WORK ITEM
Because the copy must hold no pictures, return the data below with all of its words intact.

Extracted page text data
_ _ _ _ _ _ _

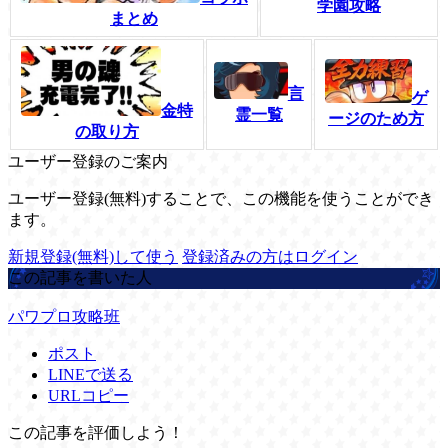
学園攻略
まとめ
言
ゲ
金特
霊一覧
ージのため方
の取り方
ユーザー登録のご案内
ユーザー登録(無料)することで、この機能を使うことができ
ます。
新規登録(無料)して使う
登録済みの方はログイン
この記事を書いた人
パワプロ攻略班
ポスト
LINEで送る
URLコピー
この記事を評価しよう！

_ _ _ _ _ _ _

SOLUTION FOR THIS EXERCISE
学園攻略
まとめ
言
ゲ
金特
霊一覧
ージのため方
の取り方
ユーザー登録のご案内
ユーザー登録(無料)することで、この機能を使うことができ
ます。
新規登録(無料)して使う
登録済みの方はログイン
この記事を書いた人
パワプロ攻略班
ポスト
LINEで送る
URLコピー
この記事を評価しよう！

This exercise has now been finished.